しかし「アゴ女」の指摘によれば、当初のテッキの詩には悲しみが姿を表していないようだ。それがセユン(チョン・カラム)と出会って雄弁になる。彼の美しさと、自分と同じ「遠くに行きたい」という望みがテッキの土壌に新たな何かを蒔き、芽吹かせる。夜の闇をゆくバスの座席で並んで死を詠むのは、悲しい曲を心から楽しんで奏でる連弾のようだ。

テッキの悲しみの源は、「役に立つ」ことを是とする世の通念である。「役に立つ」は「遠くへ行く」と相反する(結局彼は役に立ってしまったことで遠くへ行けなくなる)。その反対にあるのが例えばドーナツ…精子をたくさん出すためのエイの性器や出したからの豚肉と違って「役に立たない」、ふわふわの食べ物。詩人とドーナツ、何ていい組み合わせだろう。一方で彼自身はセユンに「役に立つ」物をひたすらあげようとするのが面白い。

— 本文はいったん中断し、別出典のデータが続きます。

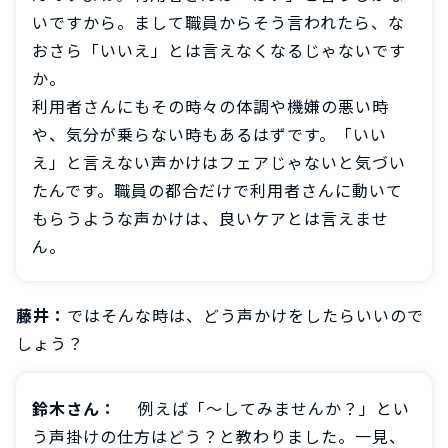
いですから。まして職員からそう言われたら、な
おさら「いいえ」とは言えなくなるじゃないです
か。
利用者さんにもその時々の体調や機嫌の悪い時
や、気分が乗らない時もあるはずです。「いい
え」と言えない声かけはフェアじゃないと気づい
たんです。職員の都合だけで利用者さんに動いて
もらうような声かけは、良いケアとは言えませ
ん。
藤井：
ではそんな時は、どう声かけをしたらいいので
しょう？
鈴木さん：
例えば「～してみませんか？」とい
う声掛けの仕方はどう？と教わりました。一見、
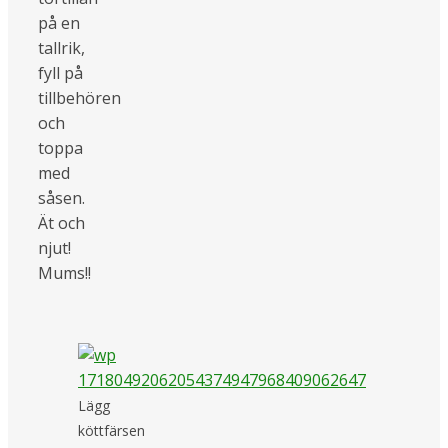
på en
tallrik,
fyll på
tillbehören
och
toppa
med
såsen.
Ät och
njut!
Mums!!
Lägg
köttfärsen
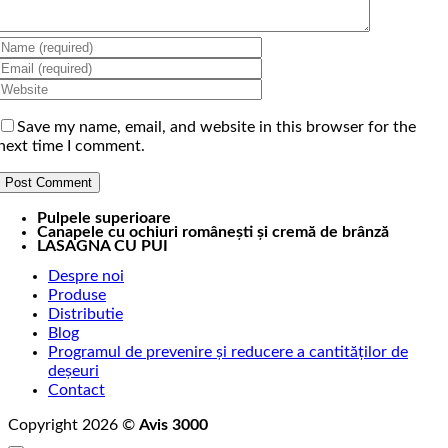
Save my name, email, and website in this browser for the
next time I comment.
Pulpele superioare
Canapele cu ochiuri românești și cremă de brânză
LASAGNA CU PUI
Despre noi
Produse
Distributie
Blog
Programul de prevenire și reducere a cantităților de
deșeuri
Contact
Copyright 2026 ©
Avis 3000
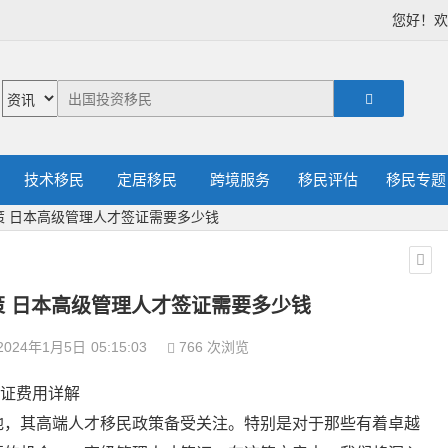
您好！
技术移民
定居移民
跨境服务
移民评估
移民专题
策 日本高级管理人才签证需要多少钱
 日本高级管理人才签证需要多少钱
2024年1月5日
05:15:03
766 次浏览
签证费用详解
地，其高端人才移民政策备受关注。特别是对于那些有着卓越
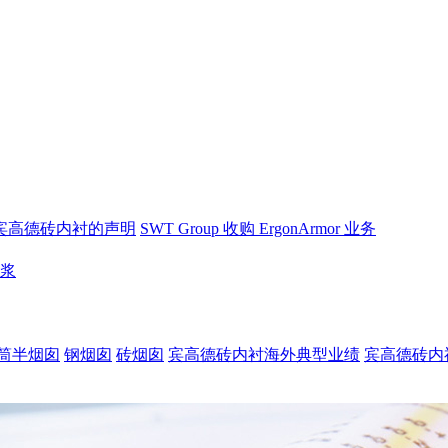
宾高德砖内衬的声明
SWT Group 收购 ErgonArmor 业务
砂浆
筒半烟囱
钢烟囱
砖烟囱
宾高德砖内衬海外典型业绩
宾高德砖内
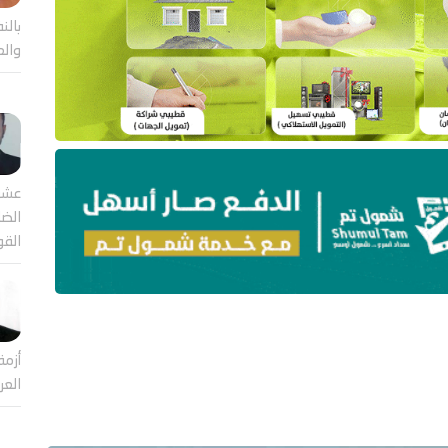
بالن
والع
عشر
الضا
القو
أزمة
العر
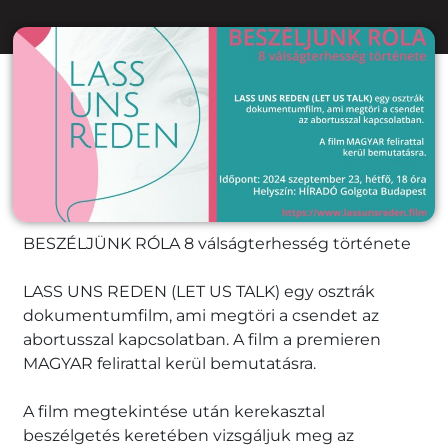
BESZÉLJÜNK RÓLA 8 válságterhesség története
LASS UNS REDEN (LET US TALK) egy osztrák
dokumentumfilm, ami megtöri a csendet az
abortusszal kapcsolatban. A film a premieren
MAGYAR felirattal kerül bemutatásra.
A film megtekintése után kerekasztal
beszélgetés keretében vizsgáljuk meg az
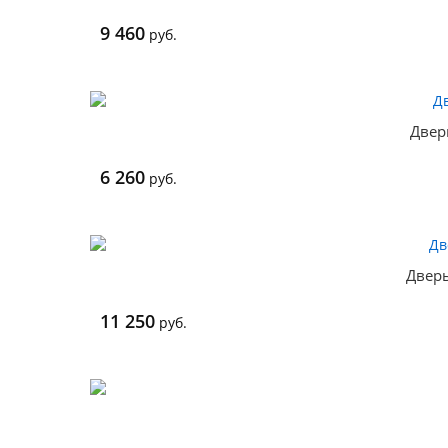
9 460
руб.
Двер
6 260
руб.
Дверь
11 250
руб.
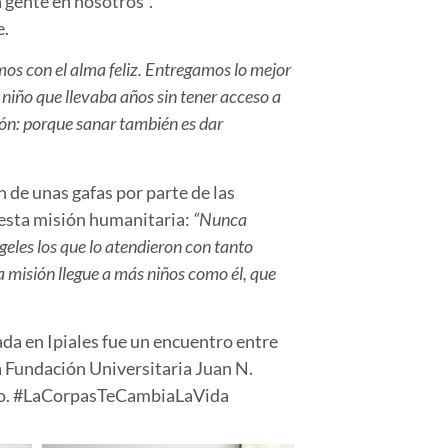
a gente en nosotros”.
e.
os con el alma feliz. Entregamos lo mejor
 niño que llevaba años sin tener acceso a
ión: porque sanar también es dar
n de unas gafas por parte de las
de esta misión humanitaria:
“Nunca
geles los que lo atendieron con tanto
a misión llegue a más niños como él, que
ada en Ipiales fue un encuentro entre
la Fundación Universitaria Juan N.
ento. #LaCorpasTeCambiaLaVida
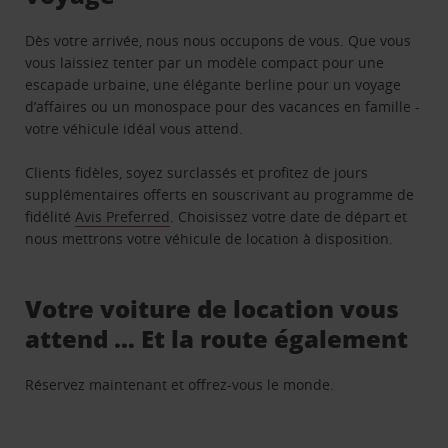
Dès votre arrivée, nous nous occupons de vous. Que vous
vous laissiez tenter par un modèle compact pour une
escapade urbaine, une élégante berline pour un voyage
d’affaires ou un monospace pour des vacances en famille -
votre véhicule idéal vous attend.
Clients fidèles, soyez surclassés et profitez de jours
supplémentaires offerts en souscrivant au programme de
fidélité
Avis Preferred
. Choisissez votre date de départ et
nous mettrons votre véhicule de location à disposition.
Votre voiture de location vous
attend … Et la route également
Réservez maintenant et offrez-vous le monde.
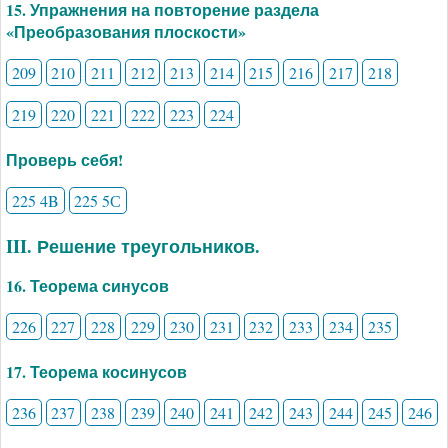
15. Упражнения на повторение раздела
«Преобразования плоскости»
209
210
211
212
213
214
215
216
217
218
219
220
221
222
223
224
Проверь себя!
225 4B
225 5С
III. Решение треугольников.
16. Теорема синусов
226
227
228
229
230
231
232
233
234
235
17. Теорема косинусов
236
237
238
239
240
241
242
243
244
245
246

予告からは想像しなかった類の場面だけれど、序盤にテッキはセユンが女に股間をまさぐられる姿を見て欲情する。女は女が何かされているのを見て欲情するようにいわば教育されているが(それは大仰に言えば、いや大仰じゃないと思うけど、家父長制の存続のためだ)男にはあまりそうした機会がない。監督に言わせたら全然違うのかもしれないけれど、私としてはこのくだりに最も、女性が男性を描いた意味があるように思われた。

(以下「ネタバレ」です)

「遠くへ行きたい」という思いは多くの人にとってクソの役にも立たないものでしかない。プールサイドでそっと腿に置いた手から何かが流れ込んだかのように「どこにも行けない」と言ったセユンに対し、テッキが詩人であることを辞めると申し出る時、それを(理由はあるが)拒絶されて拳を振るう時、ああもう二人は一緒に遠くには行けないと予感した。彼が彼である限り、悲しい物語でしかない、これはそんな物語なのだ。